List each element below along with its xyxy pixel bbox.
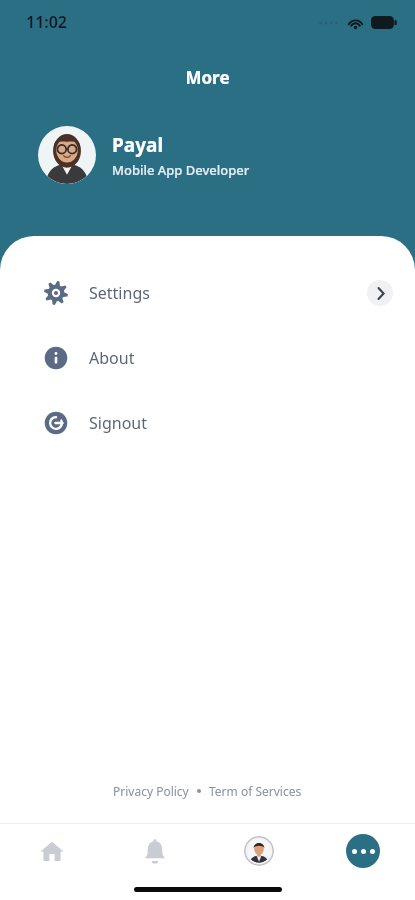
staticText: Settings [89, 282, 150, 304]
button[interactable]: Settings [0, 272, 415, 314]
staticText: Mobile App Developer [112, 161, 250, 179]
staticText: More [0, 66, 415, 89]
button[interactable]: About [0, 337, 415, 379]
button[interactable]: Home [0, 824, 103, 878]
staticText: Payal [112, 132, 164, 158]
button[interactable]: Signout [0, 402, 415, 444]
staticText: Signout [89, 412, 147, 434]
button[interactable]: Open Settings [367, 280, 393, 306]
button[interactable]: Payal [38, 126, 250, 184]
button[interactable]: Notifications [103, 824, 207, 878]
button[interactable]: More [311, 824, 415, 878]
button[interactable]: Term of Services [209, 783, 302, 799]
button[interactable]: Profile [207, 824, 311, 878]
staticText: 11:02 [26, 11, 68, 33]
staticText: About [89, 347, 135, 369]
button[interactable]: Privacy Policy [113, 783, 189, 799]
• • • • • • •
## What you have to do
Return all the material exactly, pictures excluded.

## Solved problem
List each element below along with its xyxy pixel bbox.
staticText: Settings [89, 282, 150, 304]
button[interactable]: Settings [0, 272, 415, 314]
staticText: Mobile App Developer [112, 161, 250, 179]
staticText: More [0, 66, 415, 89]
button[interactable]: About [0, 337, 415, 379]
button[interactable]: Home [0, 824, 103, 878]
staticText: Payal [112, 132, 164, 158]
button[interactable]: Signout [0, 402, 415, 444]
staticText: Signout [89, 412, 147, 434]
button[interactable]: Open Settings [367, 280, 393, 306]
button[interactable]: Payal [38, 126, 250, 184]
button[interactable]: Notifications [103, 824, 207, 878]
button[interactable]: More [311, 824, 415, 878]
button[interactable]: Term of Services [209, 783, 302, 799]
button[interactable]: Profile [207, 824, 311, 878]
staticText: 11:02 [26, 11, 68, 33]
staticText: About [89, 347, 135, 369]
button[interactable]: Privacy Policy [113, 783, 189, 799]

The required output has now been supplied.